Camilo José Cela Conde
Los símbolos tienen su importancia, vaya si la tienen. Basta con repasar los mil episodios de brega acerca de las banderas que han de lucir en los edificios institucionales para entender que un símbolo es mucho más que una simple referencia con nulo valor pragmático. Los símbolos no matan de forma directa pero mueven pasiones y voluntades, fuerzas colosales que llevan no ya a una muerte sino a todo un genocidio.
Aunque van a la baja las banderas con el escudo del aguilucho exhibidas en las pegatinas de los automóviles, las imágenes de la España que cantaba cara al sol no se han relegado aún al almacén de los episodios históricos, vertedero en el que termina toda la simbología cuando pierde su valor emotivo y se queda en simple curiosidad. Cierto es que el fútbol ha terminado por despojar a la bandera oficial de su secuestro por parte del bando nacional tras la guerra civil —qué cosas tiene ese fenómeno en principio tan banal como pueda ser lo del llamado deporte rey— pero ni que decir tiene que la bandera tricolor continúa viva en las manifestaciones, ya sean de clave política o laboral —en el fondo terminan por ser lo mismo—, siempre que se reivindica un cambio de raíz del sistema.
Ante la necesidad urgente de que la España constitucional entierre los símbolos del pasado para poder hacerse con los suyos propios, en el mes de noviembre de 2011, siendo presidente de la cámara baja José Bono, las Cortes instalaron en el vestíbulo del Palacio del Congreso un busto de Manuel Azaña, con seguridad uno de los diputados más brillantes, respetados y admirados de la breve historia parlamentaria española. La decisión de darle un lugar tan honroso, justo frente al retrato de Isabel II, la tomaron por consenso todos los grupos políticos con representación en Cortes, como debe ser si estamos hablando de símbolos que no sean partidistas sino colectivos.
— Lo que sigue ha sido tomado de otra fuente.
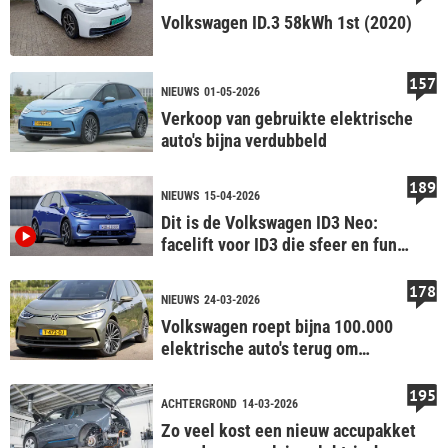
Volkswagen ID.3 58kWh 1st (2020)
157
NIEUWS
01-05-2026
Verkoop van gebruikte elektrische
auto's bijna verdubbeld
189
NIEUWS
15-04-2026
Dit is de Volkswagen ID3 Neo:
facelift voor ID3 die sfeer en fun
brengt
178
NIEUWS
24-03-2026
Volkswagen roept bijna 100.000
elektrische auto's terug om
accuprobleem
195
ACHTERGROND
14-03-2026
Zo veel kost een nieuw accupakket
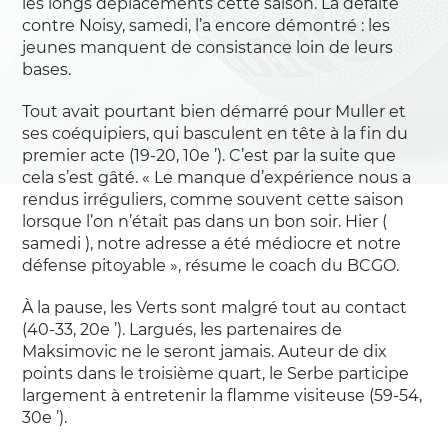
les longs déplacements cette saison. La défaite
contre Noisy, samedi, l’a encore démontré : les
jeunes manquent de consistance loin de leurs
bases.
Tout avait pourtant bien démarré pour Muller et
ses coéquipiers, qui basculent en tête à la fin du
premier acte (19-20, 10e ’). C’est par la suite que
cela s’est gâté. « Le manque d’expérience nous a
rendus irréguliers, comme souvent cette saison
lorsque l’on n’était pas dans un bon soir. Hier (
samedi ), notre adresse a été médiocre et notre
défense pitoyable », résume le coach du BCGO.
À la pause, les Verts sont malgré tout au contact
(40-33, 20e ’). Largués, les partenaires de
Maksimovic ne le seront jamais. Auteur de dix
points dans le troisième quart, le Serbe participe
largement à entretenir la flamme visiteuse (59-54,
30e ’).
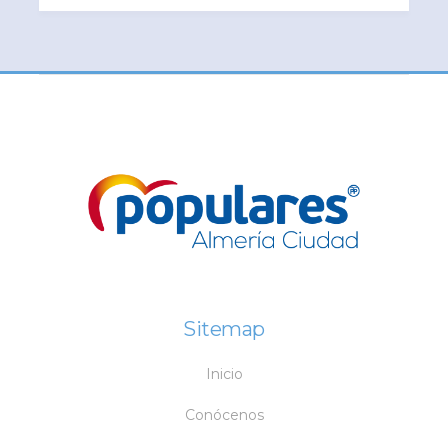
Sitemap
Inicio
Conócenos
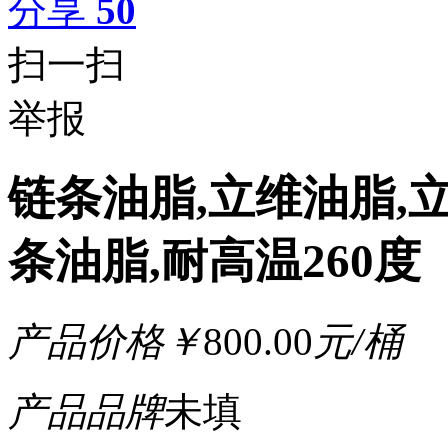
分享
50
扫一扫
举报
链条油脂,立维油脂,立
条油脂,耐高温260度
产品价格
￥
800.00
元/桶
产品品牌
未填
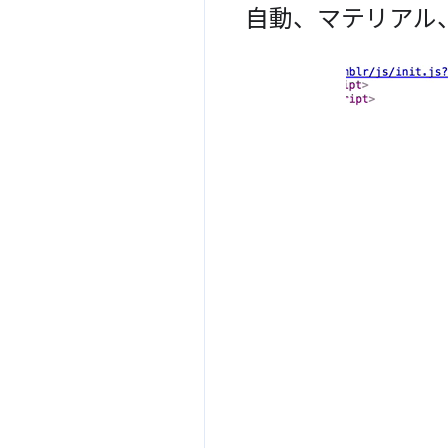
自動、マテリアル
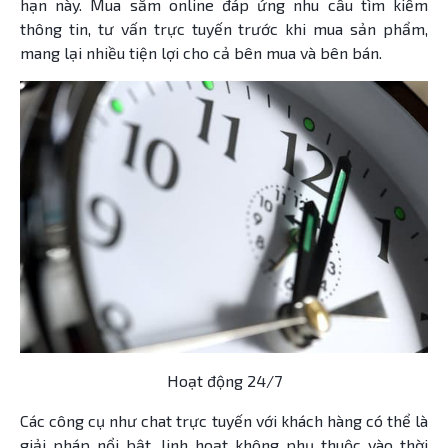
hạn này. Mua sắm online đáp ứng nhu cầu tìm kiếm
thông tin, tư vấn trực tuyến trước khi mua sản phẩm,
mang lại nhiều tiện lợi cho cả bên mua và bên bán.
Hoạt động 24/7
Các công cụ như chat trực tuyến với khách hàng có thể là
giải pháp nổi bật, linh hoạt không phụ thuộc vào thời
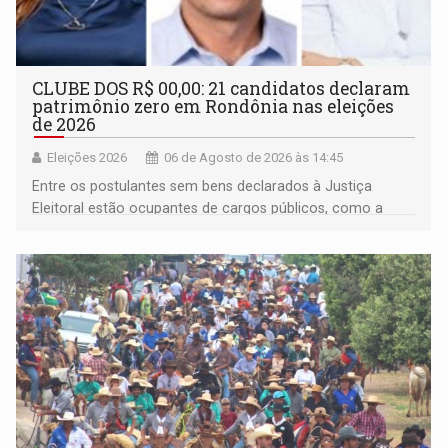
CLUBE DOS R$ 00,00: 21 candidatos declaram
patrimônio zero em Rondônia nas eleições
de 2026
Eleições 2026
06 de Agosto de 2026 às 14:45
Entre os postulantes sem bens declarados à Justiça
Eleitoral estão ocupantes de cargos públicos, como a
deputada federal Cristiane Lopes (PODE), o vereador
Pedro Geovar (PP) e a vice-prefeita Magna dos Anjos
(NOVO)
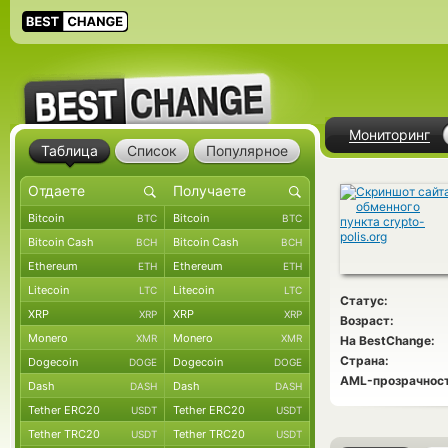
Мониторинг
Таблица
Список
Популярное
Bitcoin
Bitcoin
BTC
BTC
Bitcoin Cash
Bitcoin Cash
BCH
BCH
Ethereum
Ethereum
ETH
ETH
Litecoin
Litecoin
LTC
LTC
Статус:
XRP
XRP
XRP
XRP
Возраст:
Monero
Monero
XMR
XMR
На BestChange:
Страна:
Dogecoin
Dogecoin
DOGE
DOGE
AML-прозрачност
Dash
Dash
DASH
DASH
Tether ERC20
Tether ERC20
USDT
USDT
Tether TRC20
Tether TRC20
USDT
USDT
Flaco favor a esa idea en busca de una normalidad que nos es cada vez más urgente hace que los grupos parlamentarios del PP, el PSOE y CiU hayan dado por bueno el traslado del busto de Azaña a un patio junto a la puerta que lleva al pasillo de los lavabos. La razón alegada tras la reclamación de explicaciones por parte de Izquierda Unida es bien pintoresca: los grupos que disponen de una mayoría abrumadora del Congreso al sumar sus escaños dicen que se va a habilitar una galería de figuras ilustres en la que serán colocados tanto el recuerdo de Azaña como el de Niceto Alcalá Zamora cuando el ayuntamiento de Valladolid done su estatua en proceso de talla. Asusta pensar en qué figuras van a ser las ilustres, al decir de sus señorías.
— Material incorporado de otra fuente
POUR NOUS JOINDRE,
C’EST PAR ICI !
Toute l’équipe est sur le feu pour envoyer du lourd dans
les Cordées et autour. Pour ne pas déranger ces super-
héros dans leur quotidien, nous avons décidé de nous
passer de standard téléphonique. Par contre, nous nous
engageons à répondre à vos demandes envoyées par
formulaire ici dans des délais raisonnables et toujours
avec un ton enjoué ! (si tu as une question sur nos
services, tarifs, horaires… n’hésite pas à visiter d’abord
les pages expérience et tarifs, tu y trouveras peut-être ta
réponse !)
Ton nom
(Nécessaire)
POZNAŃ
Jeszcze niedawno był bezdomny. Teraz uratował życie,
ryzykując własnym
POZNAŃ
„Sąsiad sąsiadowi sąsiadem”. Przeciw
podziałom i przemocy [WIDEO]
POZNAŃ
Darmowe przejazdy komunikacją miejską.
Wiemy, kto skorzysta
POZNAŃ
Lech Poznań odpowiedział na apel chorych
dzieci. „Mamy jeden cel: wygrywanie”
Pero la mayor duda estriba en los verdaderos motivos que han llevado a Azaña a un nuevo exilio. ¿Por qué no se ha esperado a que esa galería existiese antes de quitar el busto de su emplazamiento original? La respuesta es bien sencilla: porque los símbolos molestan. Y el verdadero problema lo tenemos con quienes se sienten mal al contemplar la cara de Azaña.